İSPANYA'DA BİR YATIRIM /2
Evet, bir gün aradan sonra "İspanya'da bir yatırım" öyküsünün ikinci ve son bölümünü takdim ediyorum efendim. Okuyun ve finansal-ekonomik krizin toplumsal yaşamda açtığı yaraların derinliğini görün...
İlk yazıda Amerikalı kumarhane kralı Sheldon Adelson'un "Eurovegas" projesi için İspanya'yı seçtiğini duyurmuştum.

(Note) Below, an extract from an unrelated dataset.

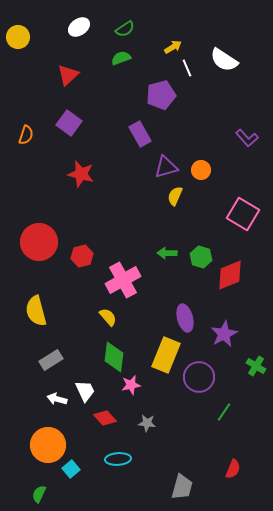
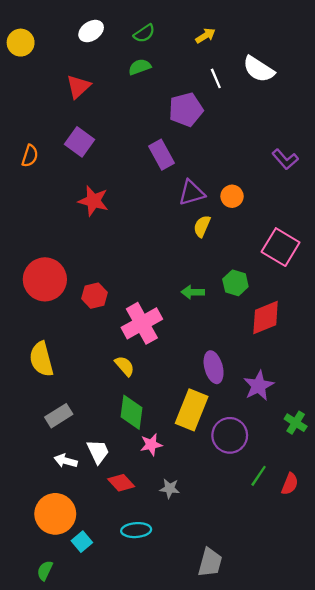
yellow arrow: (173, 47) -> (205, 36), moved
green hexagon: (201, 257) -> (235, 283), moved
red semicircle: (233, 469) -> (290, 484), moved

Adelson'un 26.6 milyar dolarlık yatırım öngördüğü her biri 3 bin odalı 12 otel, 6 kumarhane, 3 golf sahası ve 9 konser salonundan oluşacak kompleksi gerçekleştirmek için İspanyol hükümetine bir dizi koşul dayattığını da anlatmıştım:
Bedelsiz arazi tahsisi, kara para aklama yasasında değişiklik, çalışanların sigorta primlerinde, KDV, emlak vergisi, oyun vergisinde muafiyet, tesislerde sigara içme serbestisi, reşit olmayanların da kumarhanelere girebilmelerine izin gibi...

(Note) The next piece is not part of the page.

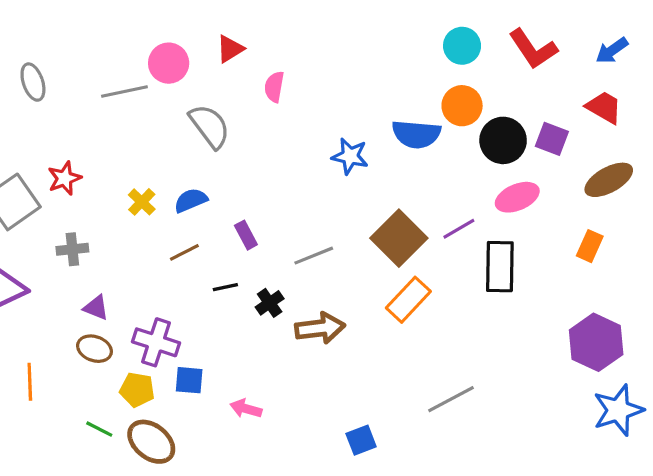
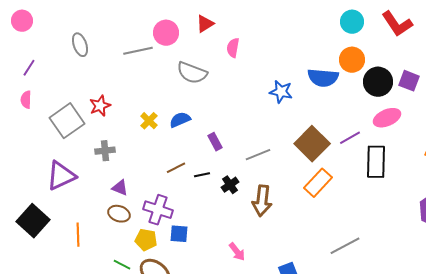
gray semicircle: (210, 126) -> (192, 73), turned 148
brown line: (184, 252) -> (176, 168), moved
brown arrow: (320, 328) -> (262, 201), turned 104
pink arrow: (246, 409) -> (237, 252), moved, turned -144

Tüm bunların karşılığında 164 bin kişiye doğrudan, 97 bin kişiye de dolaylı istihdam vaat ediyordu Adelson.
***
İspanyol basını ve bazı sivil toplum örgütleri bu vaade taktı ve Adelson'un diğer kumarhanelerinde kaç kişiye istihdam sağladığını araştırdı. Sonuç: Las Vegas, Singapur ve Macao'daki kumarhane ve otellerinde toplam 34 bin kişi çalışıyordu.
Peki, İspanya'daki tesisin üç katına bedel üç komplekste 34 bin kişi çalışırken, Madrid yakınlarında kurulacak kumar-eğlence merkezinde nasıl 164 bin kişiye doğrudan, 97 bin kişiye de dolaylı iş sağlayacaktı?

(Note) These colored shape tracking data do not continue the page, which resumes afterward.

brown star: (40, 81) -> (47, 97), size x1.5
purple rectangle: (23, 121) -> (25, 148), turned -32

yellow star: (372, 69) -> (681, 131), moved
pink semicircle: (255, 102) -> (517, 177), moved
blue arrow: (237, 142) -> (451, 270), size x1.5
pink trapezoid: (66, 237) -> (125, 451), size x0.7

Adelson henüz bu soruya yanıt vermedi ama şartlarına bir yenisini ekledi:
Çalıştıracağı kişilerin mesleki eğitim masraflarını da İspanyol hükümeti üstlenecek!
Ne gibi eğitim verilecek? Kimilerine krupiyelik, kimilerine kat hizmetçiliği, kimilerine garsonluk...
Tabii, fahişeler de mesken tutacak Adelson'un otellerini ve kumarhanelerini ama onun eğitiminden pek söz etmiyor.
***
Neden etsin ki? Bazıları o işe soyundu bile!
Özerk Katalan bölgesinin başkenti Valencia'da geçen mayıs ayında bilbordlarda ve gazetelerde bir ilan yayınlandı: "İş garantili meslek kursu".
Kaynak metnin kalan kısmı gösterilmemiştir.